Reprodução/Redes Sociais

A família de Bruno Fernando Rego, de 28 anos, natural de Capivari, no interior de São Paulo, busca informações sobre seu paradeiro após o brasileiro desaparecer em Paris, na França, no último dia 5 de julho.

Segundo familiares, Bruno viajou ao país europeu para trabalhar como motorista de aplicativo e arrecadar recursos para custear o tratamento médico da filha. Desde então, ele não fez mais contato com parentes e amigos.

Desaparecimento foi percebido por amigo

De acordo com a irmã de Bruno, Beatriz Rego, um amigo que conversava diariamente com ele por videochamada estranhou a falta de respostas no dia 5 de julho e avisou a família sobre o desaparecimento.

Ela informou que a última vez em que o irmão foi visto foi logo após assistir a um jogo da Seleção Brasileira na Copa do Mundo.
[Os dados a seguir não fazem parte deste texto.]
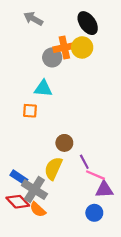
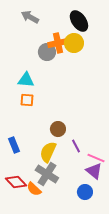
cyan triangle: (43, 89) -> (26, 80), moved
pink line: (95, 175) -> (96, 158), moved
blue rectangle: (19, 177) -> (14, 145), moved, turned 35
gray cross: (34, 190) -> (47, 174), moved
purple triangle: (104, 190) -> (94, 171), turned 42

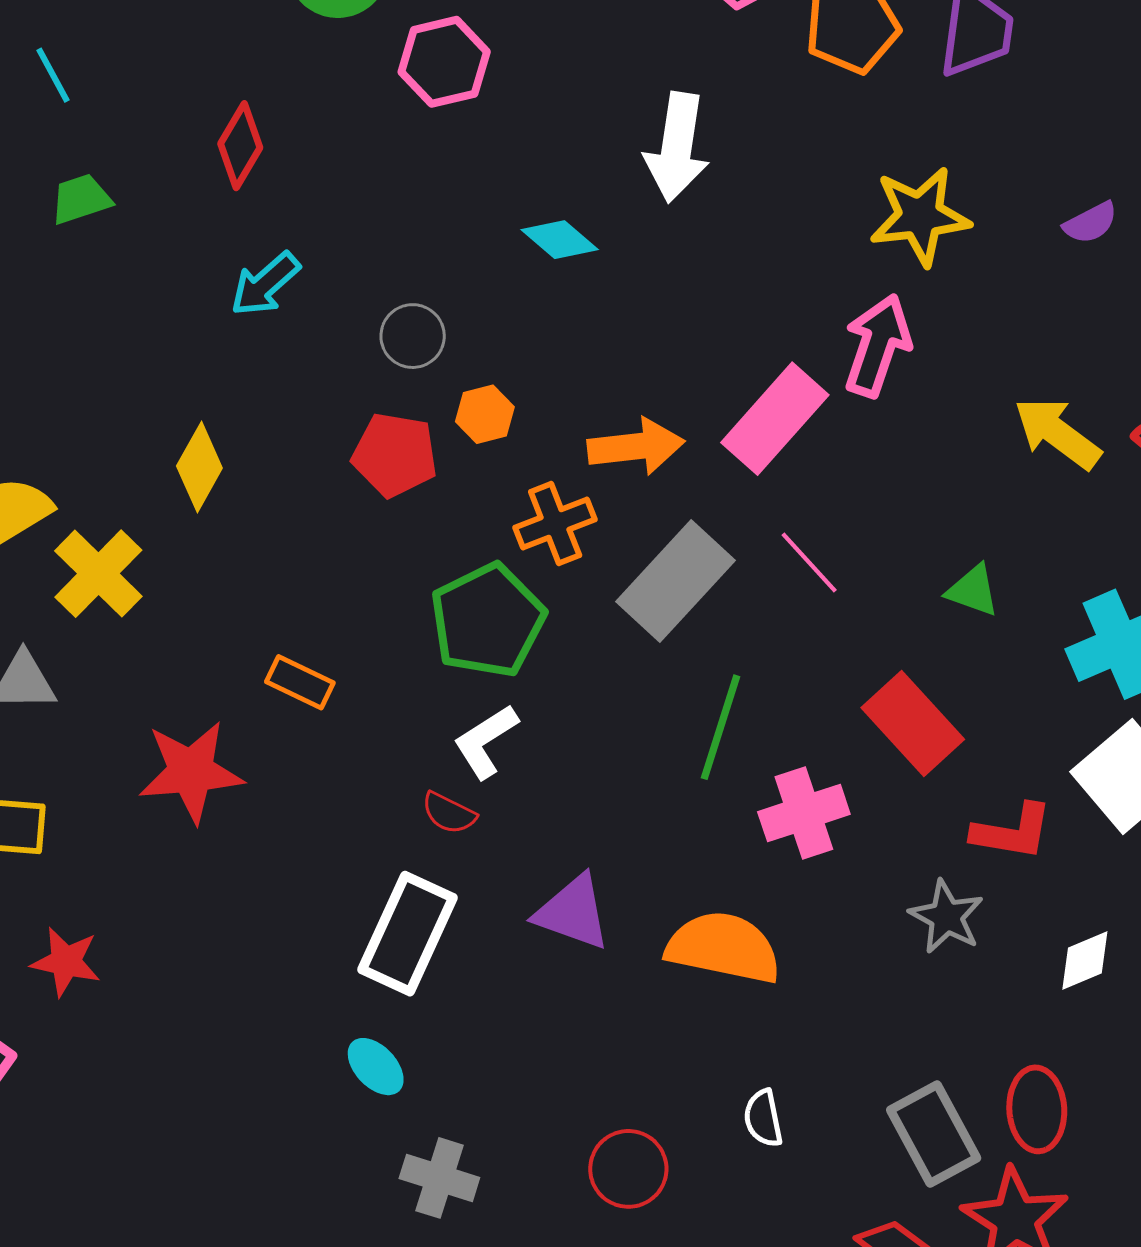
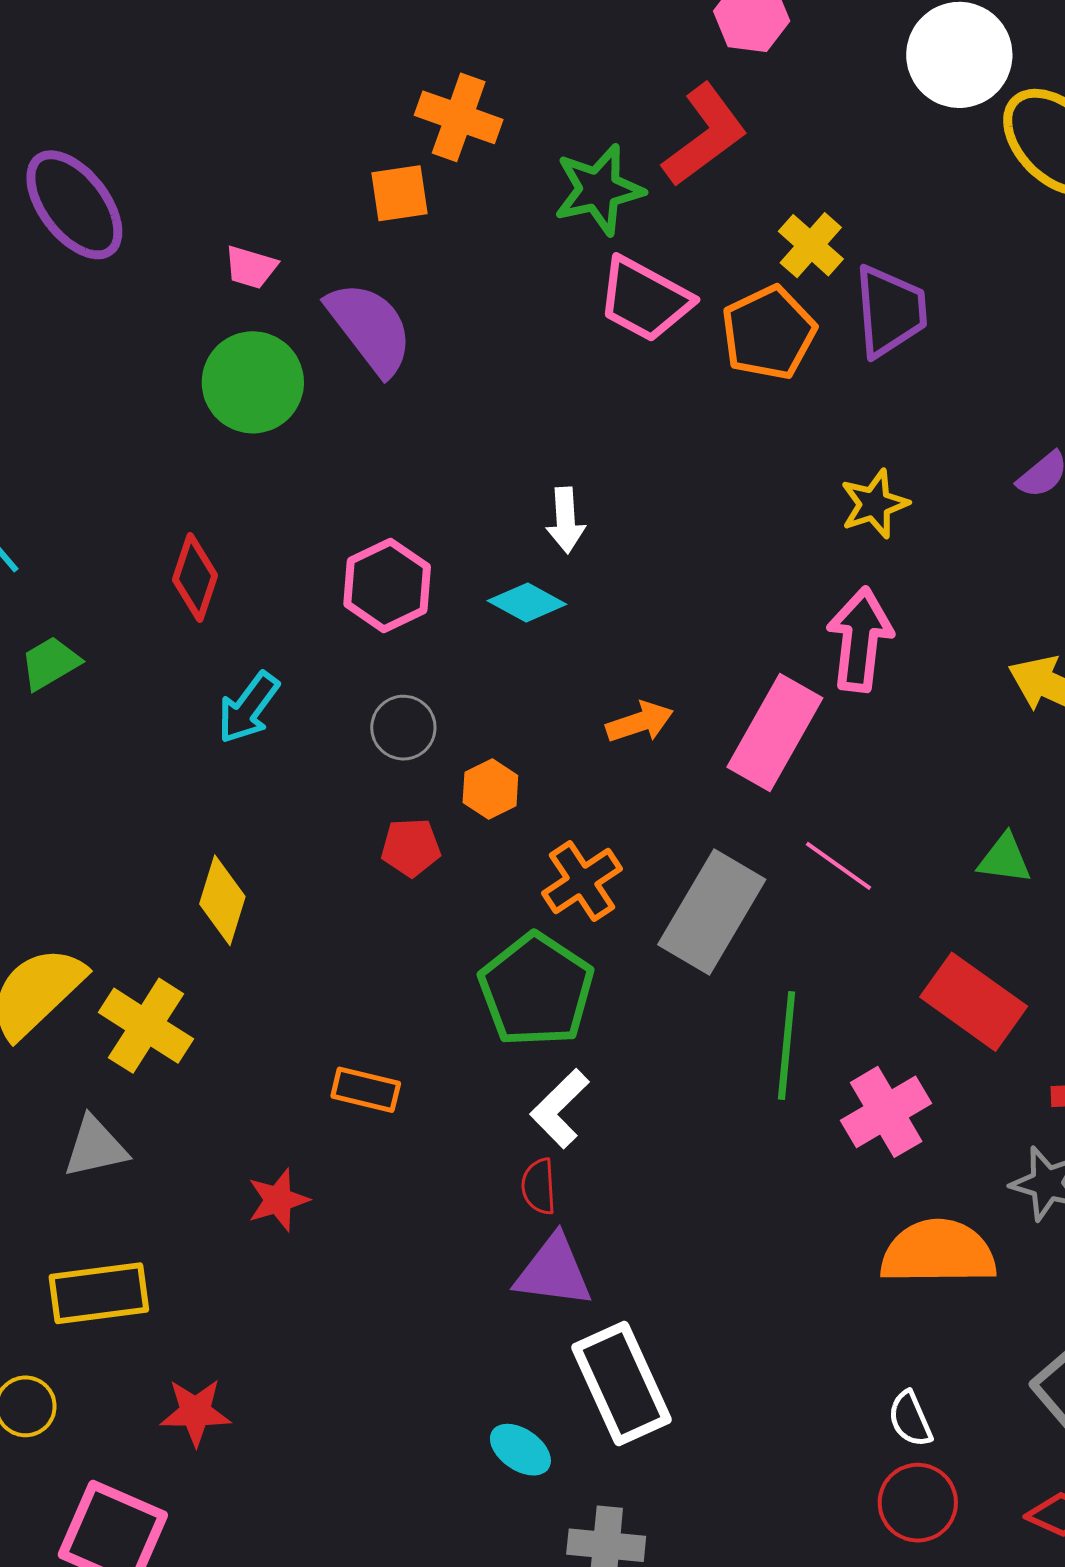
pink hexagon: (444, 62) -> (387, 585), moved
white arrow: (677, 147) -> (566, 520), moved, size x0.6
yellow star: (920, 216) -> (874, 504), size x0.7
orange arrow: (636, 447) -> (640, 722), moved, size x0.7
red pentagon: (395, 455) -> (411, 847), size x0.7
red star: (191, 772) -> (278, 1200), size x0.6
red semicircle: (449, 813) -> (539, 1186), turned 72
purple triangle: (573, 912) -> (554, 1271), moved
white rectangle: (408, 934) -> (622, 1384), moved, turned -37
orange semicircle: (723, 948) -> (938, 1252), moved
red circle: (628, 1169) -> (918, 1503), moved

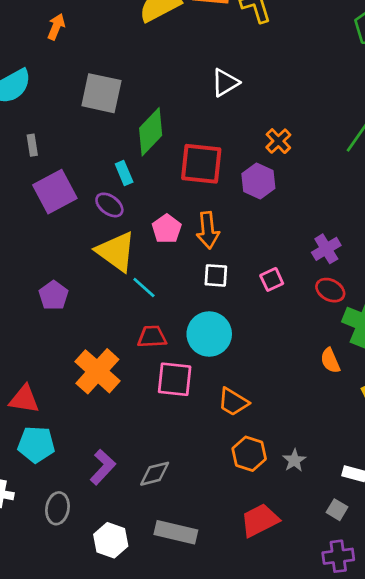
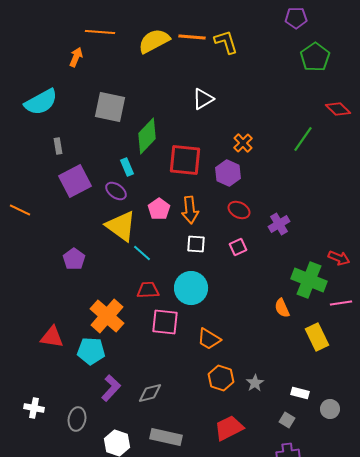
red ellipse: (330, 290) -> (239, 210), moved
cyan pentagon: (36, 444) -> (91, 351), moved

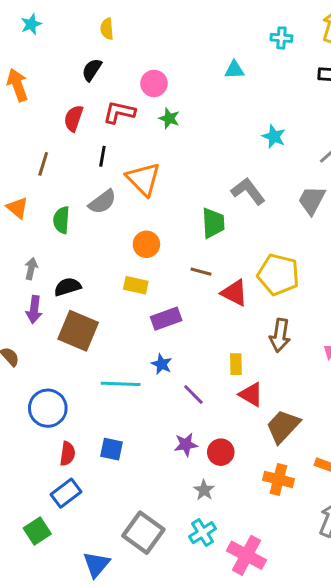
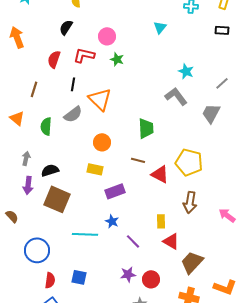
cyan triangle: (234, 70) -> (160, 27), turned -48
gray L-shape: (248, 191) -> (176, 96), moved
Segundo Beatriz, Bruno saiu apenas com a roupa que vestia, deixando para trás documentos, passaporte e outros pertences pessoais na residência onde estava hospedado.

Celular deixou de funcionar

A família também informou que o telefone celular de Bruno deixou de receber mensagens e atualmente aparece como número inexistente.

O brasileiro utilizava um carro alugado, equipado com rastreador, para trabalhar. No entanto, até a última terça-feira (28), a polícia francesa ainda não havia informado aos familiares se o veículo foi localizado.

“Ele esteve presente na casa onde fica hospedado, tomou banho e já não foi mais visto. Se você mora em Paris, conhece o Bruno ou alguém que possa conhecê-lo, compartilhe essa informação para ajudar nas buscas”, pediu Beatriz em uma publicação nas redes sociais.

Família mobiliza buscas

O desaparecimento já foi comunicado à polícia francesa e à Embaixada do Brasil na França.

Nas redes sociais, Beatriz coordena uma campanha de panfletagem voluntária para divulgar o caso e ampliar as buscas nas proximidades da região onde Bruno morava.

Itamaraty acompanha o caso

Em nota, o Ministério das Relações Exteriores (Itamaraty) informou que acompanha o desaparecimento e presta assistência consular aos familiares.

Segundo a pasta, o órgão atua intermediando o contato com as autoridades francesas, mas não divulga informações pessoais sobre cidadãos atendidos pelos serviços consulares.

As circunstâncias do desaparecimento seguem sendo investigadas pelas autoridades francesas.